Dataset entries:
Start of Block
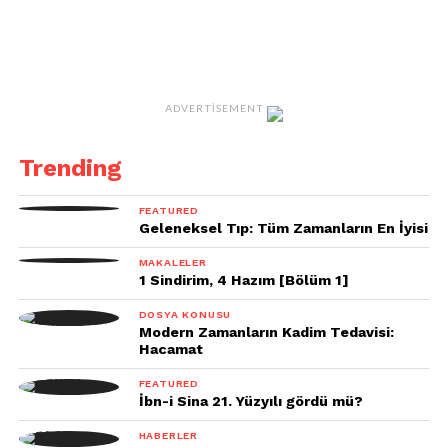
ADVERTISEMENT
Trending
FEATURED
Geleneksel Tıp: Tüm Zamanların En İyisi
MAKALELER
1 Sindirim, 4 Hazım [Bölüm 1]
DOSYA KONUSU
Modern Zamanların Kadim Tedavisi:
Hacamat
FEATURED
İbn-i Sina 21. Yüzyılı gördü mü?
HABERLER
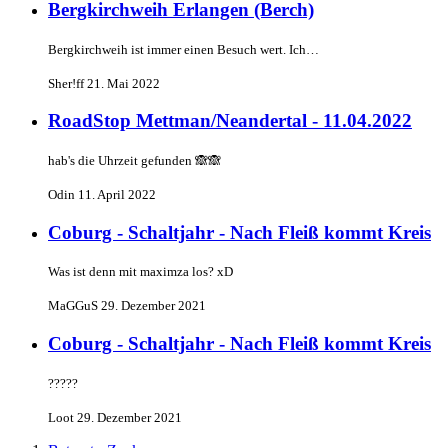
Bergkirchweih Erlangen (Berch)
Bergkirchweih ist immer einen Besuch wert. Ich…
Sher!ff
21. Mai 2022
RoadStop Mettman/Neandertal - 11.04.2022
hab's die Uhrzeit gefunden 🙈🙈
Odin
11. April 2022
Coburg - Schaltjahr - Nach Fleiß kommt Kreis
Was ist denn mit maximza los? xD
MaGGuS
29. Dezember 2021
Coburg - Schaltjahr - Nach Fleiß kommt Kreis
?????
Loot
29. Dezember 2021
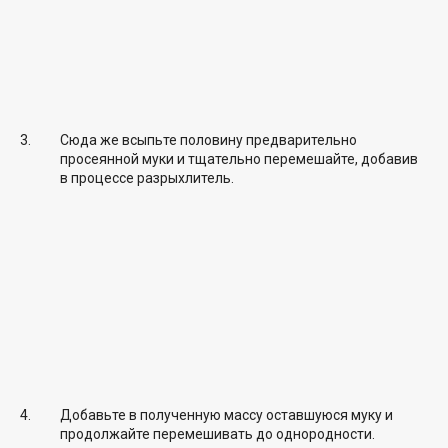
Сюда же всыпьте половину предварительно
просеянной муки и тщательно перемешайте, добавив
в процессе разрыхлитель.
Добавьте в полученную массу оставшуюся муку и
продолжайте перемешивать до однородности.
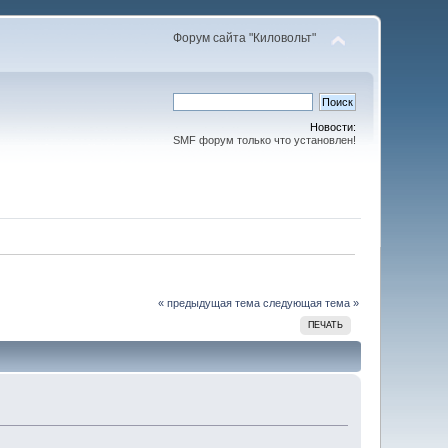
Форум сайта "Киловольт"
Новости:
SMF форум только что установлен!
« предыдущая тема
следующая тема »
ПЕЧАТЬ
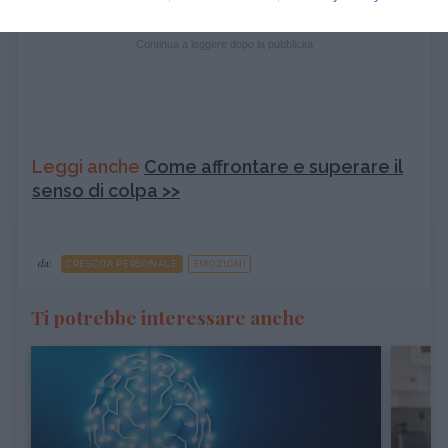
Continua a leggere dopo la pubblicità
Leggi anche
Come affrontare e superare il
senso di colpa >>
da:
CRESCITA PERSONALE
EMOZIONI
Ti potrebbe interessare anche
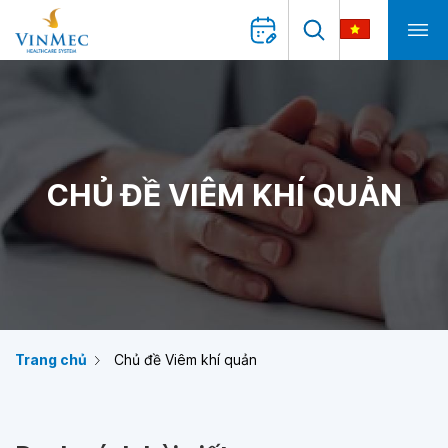
CHỦ ĐỀ VIÊM KHÍ QUẢN
Trang chủ
Chủ đề Viêm khí quản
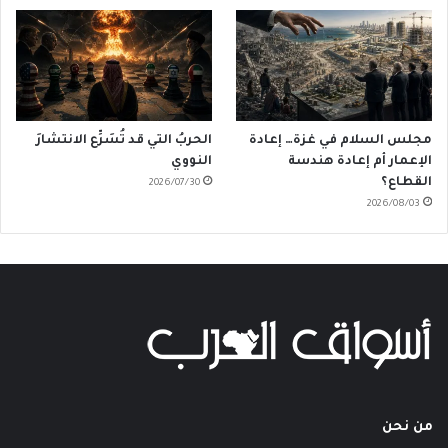
مجلس السلام في غزة… إعادة
الحربُ التي قد تُسَرِّع الانتشارَ
الإعمار أم إعادة هندسة
النووي
القطاع؟
2026/07/30
2026/08/03
من نحن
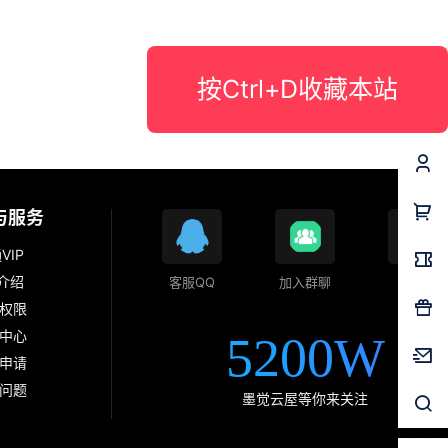
按Ctrl+D收藏本站
与服务
VIP
P介绍
客服QQ
加入群聊
公众号
权限
中心
5200W
申请
问题
墨觉云屋等你来关注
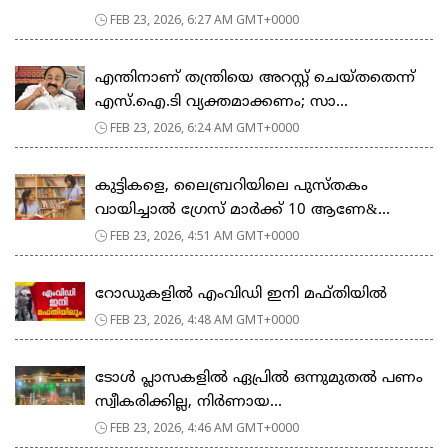
FEB 23, 2026, 6:27 AM GMT+0000
എന്തിനാണ് തന്ത്രിയെ അറസ്റ്റ് ചെയ്തതെന്ന്
എസ്.ഐ.ടി വ്യക്തമാക്കണം; സാ...
FEB 23, 2026, 6:24 AM GMT+0000
കുട്ടികളെ, ലൈബ്രറിയിലെ പുസ്തകം
വായിച്ചാല്‍ ഗ്രേസ് മാര്‍ക്ക് 10 ആണേ&...
FEB 23, 2026, 4:51 AM GMT+0000
റോഡുകളില്‍ എംവിഡി ഇനി മഫ്തിയില്‍
FEB 23, 2026, 4:48 AM GMT+0000
ടോള്‍ പ്ലാസകളില്‍ ഏപ്രില്‍ ഒന്നുമുതല്‍ പണം
സ്വീകരിക്കില്ല, നിര്‍ണായ...
FEB 23, 2026, 4:46 AM GMT+0000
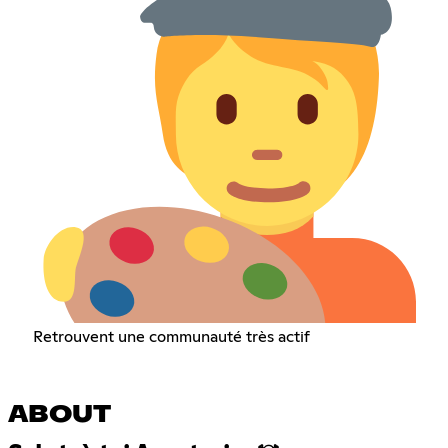
Retrouvent une communauté très actif
ABOUT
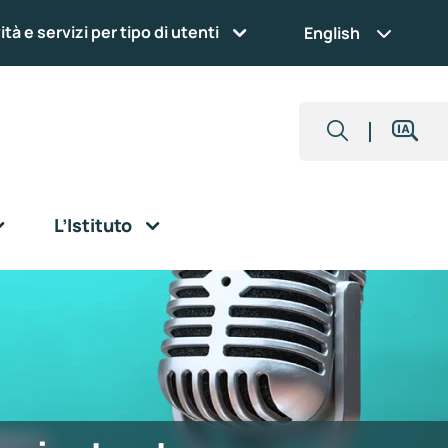
ità e servizi per tipo di utenti
English
L’Istituto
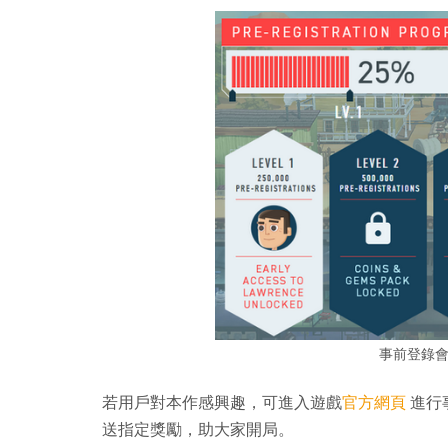
事前登錄
若用戶對本作感興趣，可進入遊戲
官方網頁
進行事
送指定獎勵，助大家開局。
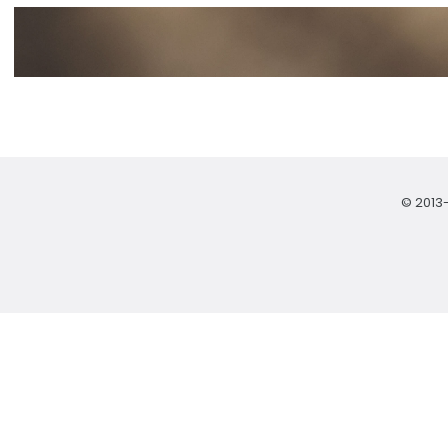
© 2013-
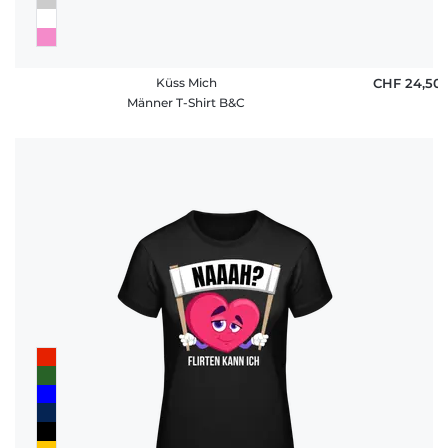
Küss Mich
CHF 24,50
Männer T-Shirt B&C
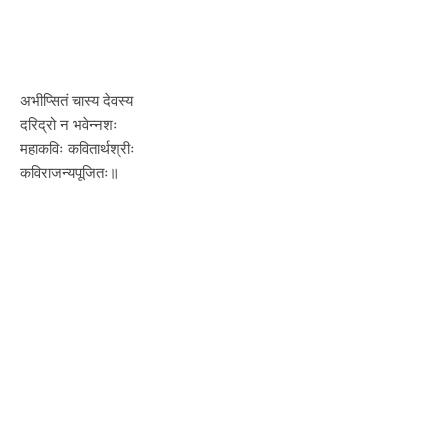
अभीप्सितं चास्य देवस्य
दरिद्रो न भवेन्नशः
महाकविः कवितार्थश्रीः
कविराजन्यपूजितः॥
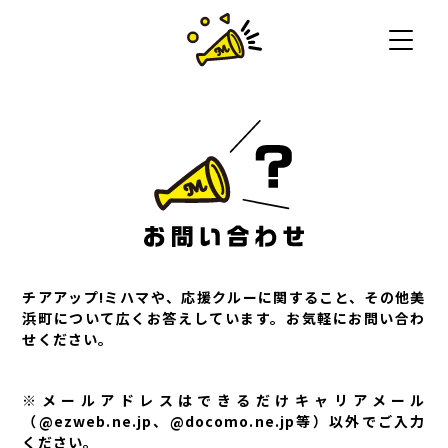
チアアップ!ミハマや、応援クルーに関すること、その他美
浜町について広くお答えしています。お気軽にお問い合わ
せください。
※メールアドレスはできるだけキャリアメール
（@ezweb.ne.jp、@docomo.ne.jp等）以外でご入力
ください。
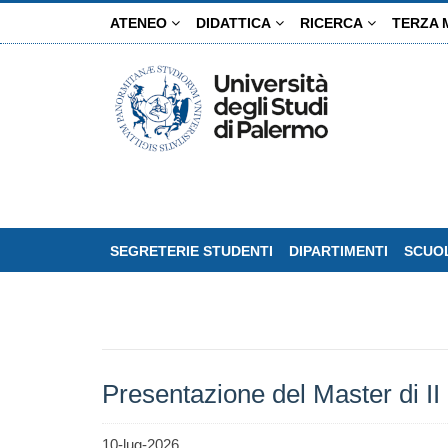
Salta
ATENEO
DIDATTICA
RICERCA
TERZA 
al
contenuto
principale
SEGRETERIE STUDENTI
DIPARTIMENTI
SCUOL
Presentazione del Master di II
10-lug-2026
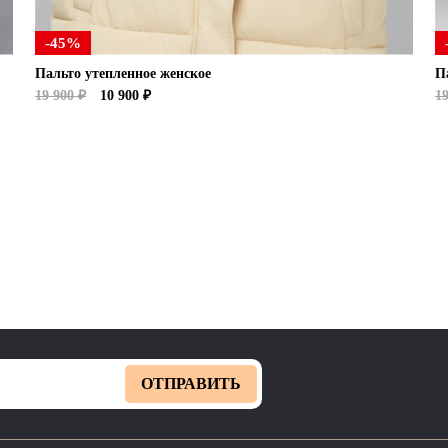
-45%
Пальто утепленное женское
П
19 900 ₽
10 900 ₽
19
ОТПРАВИТЬ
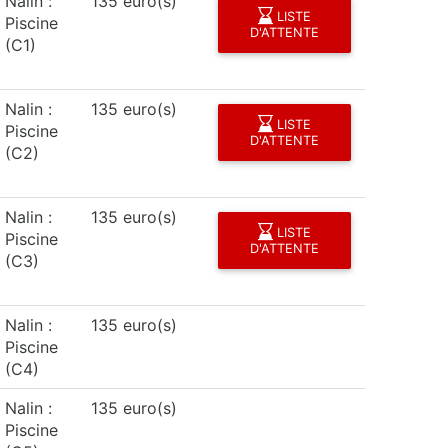
Nalin :
135 euro(s)
LISTE
Piscine
D'ATTENTE
(C1)
Nalin :
135 euro(s)
LISTE
Piscine
D'ATTENTE
(C2)
Nalin :
135 euro(s)
LISTE
Piscine
D'ATTENTE
(C3)
Nalin :
135 euro(s)
Piscine
(C4)
Nalin :
135 euro(s)
Piscine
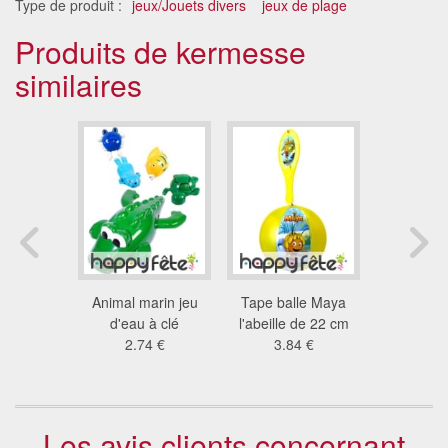
Type de produit :
jeux/Jouets divers
jeux de plage
Produits de kermesse
similaires
alle Pat
Animal marin jeu
Tape balle Maya
Porteu
le, 14cm
d'eau à clé
l'abeille de 22 cm
pho
3 €
2.74 €
3.84 €
17
Les avis clients concernant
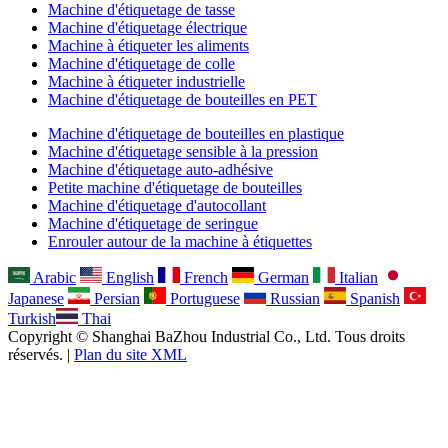
Machine d'étiquetage de tasse
Machine d'étiquetage électrique
Machine à étiqueter les aliments
Machine d'étiquetage de colle
Machine à étiqueter industrielle
Machine d'étiquetage de bouteilles en PET
Machine d'étiquetage de bouteilles en plastique
Machine d'étiquetage sensible à la pression
Machine d'étiquetage auto-adhésive
Petite machine d'étiquetage de bouteilles
Machine d'étiquetage d'autocollant
Machine d'étiquetage de seringue
Enrouler autour de la machine à étiquettes
Arabic
English
French
German
Italian
Japanese
Persian
Portuguese
Russian
Spanish
Turkish
Thai
Copyright © Shanghai BaZhou Industrial Co., Ltd. Tous droits
réservés. |
Plan du site XML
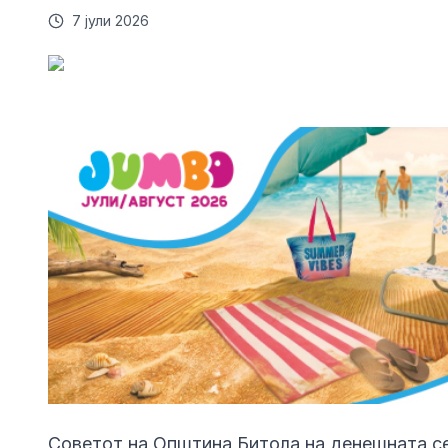
7 јули 2026
Советот на Општина Битола на денешната с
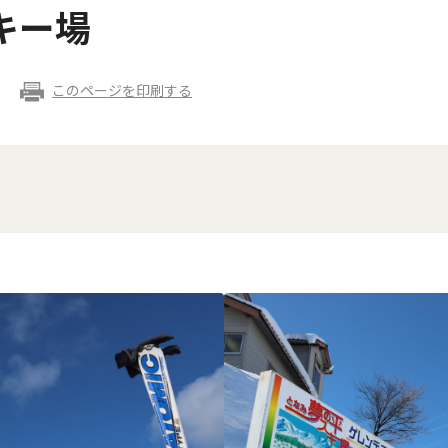
キー場
このページを印刷する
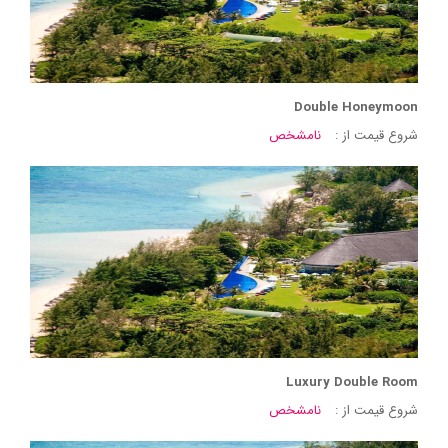
Double Honeymoon
شروع قیمت از :
نامشخص
Luxury Double Room
شروع قیمت از :
نامشخص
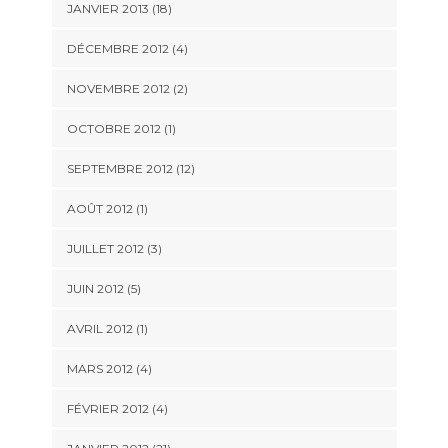
JANVIER 2013 (18)
DÉCEMBRE 2012 (4)
NOVEMBRE 2012 (2)
OCTOBRE 2012 (1)
SEPTEMBRE 2012 (12)
AOÛT 2012 (1)
JUILLET 2012 (3)
JUIN 2012 (5)
AVRIL 2012 (1)
MARS 2012 (4)
FÉVRIER 2012 (4)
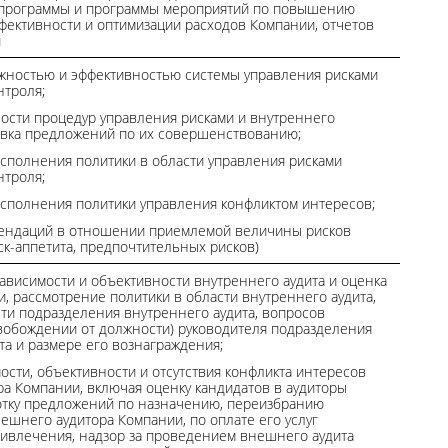
программы и программы мероприятий по повышению
ективности и оптимизации расходов Компании, отчетов
и
жностью и эффективностью системы управления рисками
нтроля;
ости процедур управления рисками и внутреннего
овка предложений по их совершенствованию;
исполнения политики в области управления рисками
нтроля;
исполнения политики управления конфликтом интересов;
мендаций в отношении приемлемой величины рисков
ск-аппетита, предпочтительных рисков)
висимости и объективности внутреннего аудита и оценка
и, рассмотрение политики в области внутреннего аудита,
ти подразделения внутреннего аудита, вопросов
вобождении от должности) руководителя подразделения
та и размере его вознаграждения;
ости, объективности и отсутствия конфликта интересов
а Компании, включая оценку кандидатов в аудиторы
отку предложений по назначению, переизбранию
ешнего аудитора Компании, по оплате его услуг
ривлечения, надзор за проведением внешнего аудита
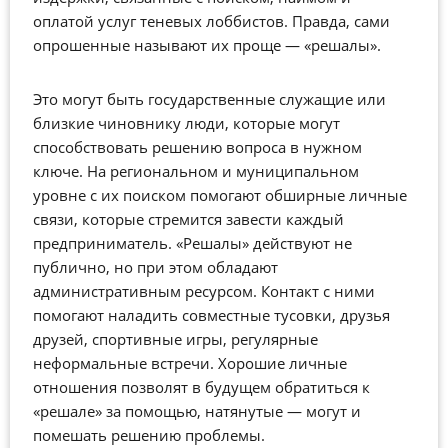
оплатой услуг теневых лоббистов. Правда, сами
опрошенные называют их проще — «решалы».
Это могут быть государственные служащие или
близкие чиновнику люди, которые могут
способствовать решению вопроса в нужном
ключе. На региональном и муниципальном
уровне с их поиском помогают обширные личные
связи, которые стремится завести каждый
предприниматель. «Решалы» действуют не
публично, но при этом обладают
административным ресурсом. Контакт с ними
помогают наладить совместные тусовки, друзья
друзей, спортивные игры, регулярные
неформальные встречи. Хорошие личные
отношения позволят в будущем обратиться к
«решале» за помощью, натянутые — могут и
помешать решению проблемы.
End of Block
> **EXERCISE**: What you print must match the entries exactly, except that no pictures appear.

> **OUTPUT FOR THIS TASK**:
ADVERTISEMENT
Trending
FEATURED
Geleneksel Tıp: Tüm Zamanların En İyisi
MAKALELER
1 Sindirim, 4 Hazım [Bölüm 1]
DOSYA KONUSU
Modern Zamanların Kadim Tedavisi:
Hacamat
FEATURED
İbn-i Sina 21. Yüzyılı gördü mü?
HABERLER
Bergkirchweih Erlangen (Berch)
Bergkirchweih ist immer einen Besuch wert. Ich…
Sher!ff
21. Mai 2022
RoadStop Mettman/Neandertal - 11.04.2022
hab's die Uhrzeit gefunden 🙈🙈
Odin
11. April 2022
Coburg - Schaltjahr - Nach Fleiß kommt Kreis
Was ist denn mit maximza los? xD
MaGGuS
29. Dezember 2021
Coburg - Schaltjahr - Nach Fleiß kommt Kreis
?????
Loot
29. Dezember 2021
Сюда же всыпьте половину предварительно
просеянной муки и тщательно перемешайте, добавив
в процессе разрыхлитель.
Добавьте в полученную массу оставшуюся муку и
продолжайте перемешивать до однородности.
Форум сайта "Киловольт"
Новости:
SMF форум только что установлен!
« предыдущая тема
следующая тема »
ПЕЧАТЬ
Continua a leggere dopo la pubblicità
Leggi anche
Come affrontare e superare il
senso di colpa >>
da:
CRESCITA PERSONALE
EMOZIONI
Ti potrebbe interessare anche
CHỦ ĐỀ VIÊM KHÍ QUẢN
Trang chủ
Chủ đề Viêm khí quản
مجلس السلام في غزة… إعادة
الحربُ التي قد تُسَرِّع الانتشارَ
الإعمار أم إعادة هندسة
النووي
القطاع؟
2026/07/30
2026/08/03
من نحن
按Ctrl+D收藏本站
与服务
VIP
P介绍
客服QQ
加入群聊
公众号
权限
中心
5200W
申请
问题
墨觉云屋等你来关注
FEB 23, 2026, 6:27 AM GMT+0000
എന്തിനാണ് തന്ത്രിയെ അറസ്റ്റ് ചെയ്തതെന്ന്
എസ്.ഐ.ടി വ്യക്തമാക്കണം; സാ...
FEB 23, 2026, 6:24 AM GMT+0000
കുട്ടികളെ, ലൈബ്രറിയിലെ പുസ്തകം
വായിച്ചാല്‍ ഗ്രേസ് മാര്‍ക്ക് 10 ആണേ&...
FEB 23, 2026, 4:51 AM GMT+0000
റോഡുകളില്‍ എംവിഡി ഇനി മഫ്തിയില്‍
FEB 23, 2026, 4:48 AM GMT+0000
ടോള്‍ പ്ലാസകളില്‍ ഏപ്രില്‍ ഒന്നുമുതല്‍ പണം
സ്വീകരിക്കില്ല, നിര്‍ണായ...
FEB 23, 2026, 4:46 AM GMT+0000
Retrouvent une communauté très actif
ABOUT
ità e servizi per tipo di utenti
English
L’Istituto
事前登錄
若用戶對本作感興趣，可進入遊戲
官方網頁
進行事
送指定獎勵，助大家開局。
© 2013-
Küss Mich
CHF 24,50
Männer T-Shirt B&C
अभीप्सितं चास्य देवस्य
दरिद्रो न भवेन्नशः
महाकविः कवितार्थश्रीः
कविराजन्यपूजितः॥
チアアップ!ミハマや、応援クルーに関すること、その他美
浜町について広くお答えしています。お気軽にお問い合わ
せください。
※メールアドレスはできるだけキャリアメール
（@ezweb.ne.jp、@docomo.ne.jp等）以外でご入力
ください。
Salta
ATENEO
DIDATTICA
RICERCA
TERZA 
al
contenuto
principale
SEGRETERIE STUDENTI
DIPARTIMENTI
SCUOL
Presentazione del Master di II
10-lug-2026
-45%
Пальто утепленное женское
П
19 900 ₽
10 900 ₽
19
ОТПРАВИТЬ
Nalin :
135 euro(s)
LISTE
Piscine
D'ATTENTE
(C1)
Nalin :
135 euro(s)
LISTE
Piscine
D'ATTENTE
(C2)
Nalin :
135 euro(s)
LISTE
Piscine
D'ATTENTE
(C3)
Nalin :
135 euro(s)
Piscine
(C4)
Nalin :
135 euro(s)
Piscine
Type de produit :
jeux/Jouets divers
jeux de plage
Produits de kermesse
similaires
alle Pat
Animal marin jeu
Tape balle Maya
Porteu
le, 14cm
d'eau à clé
l'abeille de 22 cm
pho
3 €
2.74 €
3.84 €
17
Les avis clients concernant
Machine d'étiquetage de tasse
Machine d'étiquetage électrique
Machine à étiqueter les aliments
Machine d'étiquetage de colle
Machine à étiqueter industrielle
Machine d'étiquetage de bouteilles en PET
Machine d'étiquetage de bouteilles en plastique
Machine d'étiquetage sensible à la pression
Machine d'étiquetage auto-adhésive
Petite machine d'étiquetage de bouteilles
Machine d'étiquetage d'autocollant
Machine d'étiquetage de seringue
Enrouler autour de la machine à étiquettes
Arabic
English
French
German
Italian
Japanese
Persian
Portuguese
Russian
Spanish
Turkish
Thai
Copyright © Shanghai BaZhou Industrial Co., Ltd. Tous droits
réservés. |
Plan du site XML
7 јули 2026
Советот на Општина Битола на денешната с
キー場
このページを印刷する
Double Honeymoon
شروع قیمت از :
نامشخص
Luxury Double Room
شروع قیمت از :
نامشخص
JANVIER 2013 (18)
DÉCEMBRE 2012 (4)
NOVEMBRE 2012 (2)
OCTOBRE 2012 (1)
SEPTEMBRE 2012 (12)
AOÛT 2012 (1)
JUILLET 2012 (3)
JUIN 2012 (5)
AVRIL 2012 (1)
MARS 2012 (4)
FÉVRIER 2012 (4)
программы и программы мероприятий по повышению
ективности и оптимизации расходов Компании, отчетов
и
жностью и эффективностью системы управления рисками
нтроля;
ости процедур управления рисками и внутреннего
овка предложений по их совершенствованию;
исполнения политики в области управления рисками
нтроля;
исполнения политики управления конфликтом интересов;
мендаций в отношении приемлемой величины рисков
ск-аппетита, предпочтительных рисков)
висимости и объективности внутреннего аудита и оценка
и, рассмотрение политики в области внутреннего аудита,
ти подразделения внутреннего аудита, вопросов
вобождении от должности) руководителя подразделения
та и размере его вознаграждения;
ости, объективности и отсутствия конфликта интересов
а Компании, включая оценку кандидатов в аудиторы
отку предложений по назначению, переизбранию
ешнего аудитора Компании, по оплате его услуг
ривлечения, надзор за проведением внешнего аудита
оплатой услуг теневых лоббистов. Правда, сами
опрошенные называют их проще — «решалы».
Это могут быть государственные служащие или
близкие чиновнику люди, которые могут
способствовать решению вопроса в нужном
ключе. На региональном и муниципальном
уровне с их поиском помогают обширные личные
связи, которые стремится завести каждый
предприниматель. «Решалы» действуют не
публично, но при этом обладают
административным ресурсом. Контакт с ними
помогают наладить совместные тусовки, друзья
друзей, спортивные игры, регулярные
неформальные встречи. Хорошие личные
отношения позволят в будущем обратиться к
«решале» за помощью, натянутые — могут и
помешать решению проблемы.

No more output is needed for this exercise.